Elisa
Montessori
— Genova, 1931
Disegnatrice e pittrice con Mirko, Afro, Cagli, respira nella capitale l’aria di un rinnovamento artistico, che inizia nel 1951 col “Manifesto del Gruppo Origine” di Burri, Capogrossi, Colla, nel solco di un ritorno al primordio junghiano. L’esoterico e lo spirituale sono l’eco che Elisa, nel suo profondo esistenzialismo, sente di più. Attraverso le sperimentazione tecniche, su cui forgia i suoi inizi con Mirko, l’incisione, la tempera all’uovo, il mosaico, l’oreficeria, lo sbalzo, esce dolce e sommessa la sua voce, che s’inclina ad ascendenze orientali, dopo l’incontro con la cultura cinese. L’Oriente per lei diventa maestro di vita, anche quando negli anni ’70 segue le tendenze minimal, con un infittirsi e diradarsi di un segno netto, nero sul bianco della carta. Arriva allora alla sintesi della linea unica di Orizzonte per poi tornare alle pitture d’intenso colore dell’Ukyo-e (il disegno del mondo fluttuante).

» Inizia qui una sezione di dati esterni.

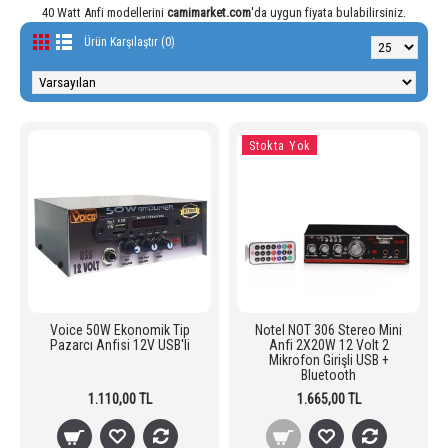
40 Watt Anfi modellerini
camimarket.com
'da uygun fiyata bulabilirsiniz.
Ürün Karşılaştır (0)
Stokta Yok
Voice 50W Ekonomik Tip
Notel NOT 306 Stereo Mini
Pazarcı Anfisi 12V USB'li
Anfi 2X20W 12 Volt 2
Mikrofon Girişli USB +
Bluetooth
1.110,00 TL
1.665,00 TL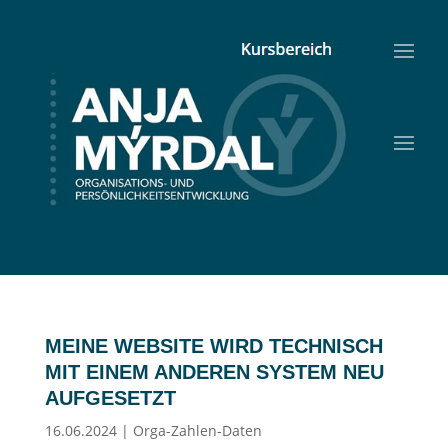
MEINE WEBSITE WIRD TECHNISCH
MIT EINEM ANDEREN SYSTEM NEU
AUFGESETZT
16.06.2024
|
Orga-Zahlen-Daten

Partecipa nel 1982 alla XL Biennale di Venezia con la serie de “La Montagna di Seghers”: grandi carte intelate su cui esegue, sulla scia del maestro olandese del ‘600, con carboncino, gessi, e pastelli colorati, segni che suggeriscono paesaggi, come nelle pitture cinesi i bordi suggeriscono le nuvole. In Haiku un dittico del 1986, come in Giardino del 1990, l’influenza orientale è netta, profondamente pensata nelle pause dei bianchi e nelle apparizioni dei colori forti e solari. Prosegue in gran formato la serie dei fiori nei gigli in bianco e in nero di Casablanca (1998)e nei giardini, che negli anni interpretano in trasparenza il suo mondo naturale, Campi Elisi, 1994, Fiori di Mackintosh (1998), fino al ritorno del mosaico, che incide con forza sui colori e allude ad un ché di barbarico e islamico, che nella sua arte è nuovo.